Organize Commands

For now, the organize slices we support are Managed Redshift, Athena, and Snowflake. And within there, we provide the ability to create and manipulate multiple levels of transformations.

Type of transformations

Transformations are written as SQL queries in the dialect of the underlying query engine. The results of the transformations are written into a destination table. The destination table can be of two types, defined by the table-type attribute.

  1. Regular table
  2. Partitioned table

The way the results of the transformation are written into the destination table are determined by the update-mode attribute. Update mode can be on of

  1. replace - this mode replaces all the rows of the destination table with the results of the transformation query. This is a wipe and load operation.
  2. append - in this mode, the transformation query result rows are inserted into the destination table, rows already in the destination table are not updated.
  3. merge - in this mode, the transformation query can have rows that indicate that the destination table rows have to be inserted, updated, or even deleted. This mode allows for efficient incremental updates to destination tables.

For regular tables, all update modes are allowed.

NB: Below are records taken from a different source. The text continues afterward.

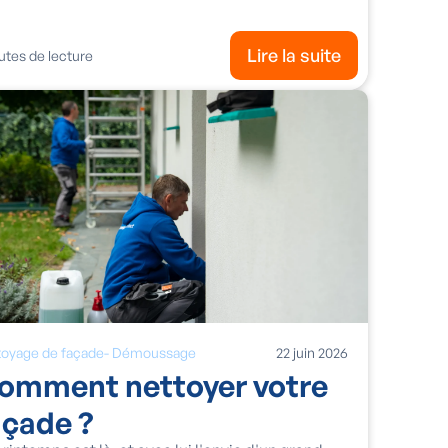
Lire la suite
tes de lecture
toyage de façade
-
Démoussage
22
juin
2026
omment nettoyer votre
açade ?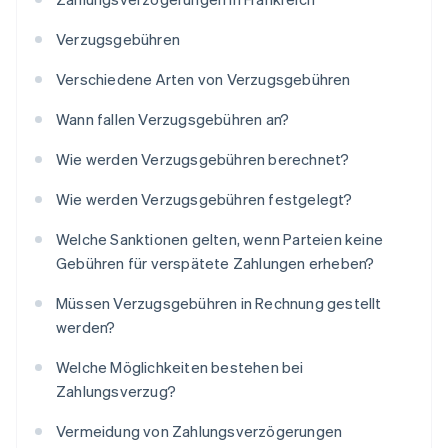
Verzugsgebühren
Verschiedene Arten von Verzugsgebühren
Wann fallen Verzugsgebühren an?
Wie werden Verzugsgebühren berechnet?
Wie werden Verzugsgebühren festgelegt?
Welche Sanktionen gelten, wenn Parteien keine
Gebühren für verspätete Zahlungen erheben?
Müssen Verzugsgebühren in Rechnung gestellt
werden?
Welche Möglichkeiten bestehen bei
Zahlungsverzug?
Vermeidung von Zahlungsverzögerungen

But, for partitioned tables, only append mode is allowed.

Click here for more information. You will also need to define the frequency of the transformation, and the schema and name of the destination table.
Destination table configuration like sort keys and distribution keys are optional parameters.

Create a transformation

Use a DPL file

Creating a MV is as easy as writing an SQL statement. Use DPL file to create a MV with the command below.

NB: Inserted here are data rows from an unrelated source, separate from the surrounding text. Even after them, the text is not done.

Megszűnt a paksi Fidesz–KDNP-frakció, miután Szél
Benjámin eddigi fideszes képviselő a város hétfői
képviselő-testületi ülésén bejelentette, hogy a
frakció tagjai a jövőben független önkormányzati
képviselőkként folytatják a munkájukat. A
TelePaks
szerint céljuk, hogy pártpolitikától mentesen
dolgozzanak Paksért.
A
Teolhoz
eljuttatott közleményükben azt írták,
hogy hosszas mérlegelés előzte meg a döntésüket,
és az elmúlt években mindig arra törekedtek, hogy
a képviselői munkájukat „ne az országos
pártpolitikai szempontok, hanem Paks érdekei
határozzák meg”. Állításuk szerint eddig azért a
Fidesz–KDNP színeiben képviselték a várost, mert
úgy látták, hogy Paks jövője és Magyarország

datacoral organize matview-create --dpl-file <mv_file_name.dpl>

A DPL file has following format

/**
* @datacoral
* @matview-schema schemaname
* @matview-name tablename
* @table-type regular
* @update-mode merge
* @interval-in-minutes 5
* @primary-keys id
*/
select * from mysqltest.mv_regular;

Note: You can only specify an existing <schema name> as the value for @matview-schema.

You can choose to create your own schemas as well. You will need to ensure that Datacoral platform can manage the materialized views created in that schema. This will require you to grant specific priviliges to the datacoral user (which is created when the Datacoral platform was installed in your AWS account).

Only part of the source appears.